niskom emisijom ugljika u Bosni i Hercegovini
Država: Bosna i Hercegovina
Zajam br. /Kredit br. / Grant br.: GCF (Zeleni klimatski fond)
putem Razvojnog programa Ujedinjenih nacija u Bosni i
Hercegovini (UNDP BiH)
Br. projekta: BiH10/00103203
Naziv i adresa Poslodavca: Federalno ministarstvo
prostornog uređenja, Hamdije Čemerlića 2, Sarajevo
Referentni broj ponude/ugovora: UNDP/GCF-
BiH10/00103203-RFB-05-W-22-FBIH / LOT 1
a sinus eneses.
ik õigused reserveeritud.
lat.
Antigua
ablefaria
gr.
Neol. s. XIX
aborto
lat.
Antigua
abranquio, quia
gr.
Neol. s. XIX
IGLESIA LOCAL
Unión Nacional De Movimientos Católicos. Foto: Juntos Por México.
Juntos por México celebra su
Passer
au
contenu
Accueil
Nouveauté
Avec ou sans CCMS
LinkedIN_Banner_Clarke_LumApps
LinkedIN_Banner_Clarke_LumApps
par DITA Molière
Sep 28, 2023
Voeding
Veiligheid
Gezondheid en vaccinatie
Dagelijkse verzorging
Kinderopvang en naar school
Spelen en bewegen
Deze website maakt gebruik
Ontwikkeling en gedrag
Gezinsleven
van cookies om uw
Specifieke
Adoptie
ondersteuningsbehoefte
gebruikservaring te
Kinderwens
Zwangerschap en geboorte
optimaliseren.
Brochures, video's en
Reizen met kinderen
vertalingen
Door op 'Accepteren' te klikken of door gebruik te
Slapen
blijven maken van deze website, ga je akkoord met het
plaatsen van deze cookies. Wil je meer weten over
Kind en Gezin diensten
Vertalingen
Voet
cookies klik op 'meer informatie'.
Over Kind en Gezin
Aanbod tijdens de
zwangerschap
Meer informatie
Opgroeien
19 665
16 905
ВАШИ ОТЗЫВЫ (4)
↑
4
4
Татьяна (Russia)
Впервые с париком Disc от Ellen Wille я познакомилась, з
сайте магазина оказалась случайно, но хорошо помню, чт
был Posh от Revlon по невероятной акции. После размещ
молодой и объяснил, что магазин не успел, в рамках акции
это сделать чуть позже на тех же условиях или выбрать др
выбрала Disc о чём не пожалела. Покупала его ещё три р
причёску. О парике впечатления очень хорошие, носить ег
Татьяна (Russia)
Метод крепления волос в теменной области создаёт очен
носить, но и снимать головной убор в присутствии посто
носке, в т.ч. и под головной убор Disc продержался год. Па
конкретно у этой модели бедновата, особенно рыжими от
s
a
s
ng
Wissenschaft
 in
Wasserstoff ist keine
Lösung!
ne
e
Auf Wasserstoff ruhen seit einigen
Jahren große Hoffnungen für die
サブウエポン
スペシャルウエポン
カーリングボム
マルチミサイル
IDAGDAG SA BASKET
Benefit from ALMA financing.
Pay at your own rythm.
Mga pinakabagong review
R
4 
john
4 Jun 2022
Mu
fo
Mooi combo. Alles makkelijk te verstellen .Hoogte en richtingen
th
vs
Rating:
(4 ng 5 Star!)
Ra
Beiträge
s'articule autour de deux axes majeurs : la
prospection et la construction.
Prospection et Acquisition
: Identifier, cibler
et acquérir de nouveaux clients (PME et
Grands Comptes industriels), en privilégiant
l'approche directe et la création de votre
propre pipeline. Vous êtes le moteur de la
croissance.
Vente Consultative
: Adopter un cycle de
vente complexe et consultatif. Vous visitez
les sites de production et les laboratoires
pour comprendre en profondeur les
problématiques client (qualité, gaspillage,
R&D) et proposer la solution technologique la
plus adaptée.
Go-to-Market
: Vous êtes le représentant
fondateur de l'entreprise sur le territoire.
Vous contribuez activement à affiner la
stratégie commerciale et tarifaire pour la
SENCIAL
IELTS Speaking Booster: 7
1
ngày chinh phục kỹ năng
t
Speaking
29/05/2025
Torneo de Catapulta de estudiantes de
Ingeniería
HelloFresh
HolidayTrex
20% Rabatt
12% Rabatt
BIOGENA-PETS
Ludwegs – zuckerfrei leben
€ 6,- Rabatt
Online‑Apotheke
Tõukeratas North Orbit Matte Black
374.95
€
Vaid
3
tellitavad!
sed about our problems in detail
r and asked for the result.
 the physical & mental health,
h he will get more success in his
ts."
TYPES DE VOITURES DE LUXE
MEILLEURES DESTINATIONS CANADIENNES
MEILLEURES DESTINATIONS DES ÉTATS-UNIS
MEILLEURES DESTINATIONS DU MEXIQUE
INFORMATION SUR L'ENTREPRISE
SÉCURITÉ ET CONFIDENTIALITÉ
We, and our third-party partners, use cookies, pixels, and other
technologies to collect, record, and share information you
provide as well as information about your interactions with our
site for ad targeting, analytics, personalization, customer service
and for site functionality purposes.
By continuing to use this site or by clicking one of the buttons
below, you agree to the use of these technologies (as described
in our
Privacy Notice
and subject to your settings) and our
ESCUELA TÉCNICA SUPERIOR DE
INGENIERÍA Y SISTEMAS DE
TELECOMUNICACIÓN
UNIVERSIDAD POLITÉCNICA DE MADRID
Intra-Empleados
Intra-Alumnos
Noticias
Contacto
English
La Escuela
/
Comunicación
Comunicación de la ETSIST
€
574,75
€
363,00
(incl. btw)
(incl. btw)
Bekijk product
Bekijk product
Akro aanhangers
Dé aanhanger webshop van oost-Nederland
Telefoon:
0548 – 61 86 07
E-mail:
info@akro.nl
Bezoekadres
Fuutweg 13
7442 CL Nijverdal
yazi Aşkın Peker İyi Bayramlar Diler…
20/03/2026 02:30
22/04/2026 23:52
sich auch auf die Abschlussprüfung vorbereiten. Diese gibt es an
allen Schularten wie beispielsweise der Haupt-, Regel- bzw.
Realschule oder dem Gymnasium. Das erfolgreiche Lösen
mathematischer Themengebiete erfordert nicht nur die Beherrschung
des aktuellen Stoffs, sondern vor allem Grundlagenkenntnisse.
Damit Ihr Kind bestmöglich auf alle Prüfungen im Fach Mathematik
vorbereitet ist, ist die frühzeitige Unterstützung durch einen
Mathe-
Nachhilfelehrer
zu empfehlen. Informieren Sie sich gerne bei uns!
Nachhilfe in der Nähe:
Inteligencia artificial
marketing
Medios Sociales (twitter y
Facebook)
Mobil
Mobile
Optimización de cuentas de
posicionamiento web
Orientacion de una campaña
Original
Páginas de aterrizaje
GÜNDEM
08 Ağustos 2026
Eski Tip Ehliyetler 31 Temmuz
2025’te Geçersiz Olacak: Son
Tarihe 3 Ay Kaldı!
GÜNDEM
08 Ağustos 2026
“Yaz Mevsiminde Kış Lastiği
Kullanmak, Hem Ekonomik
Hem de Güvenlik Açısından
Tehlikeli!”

Task item =
Tally the lines above that hold "носить" and write the result as a lone number.

Your response =
2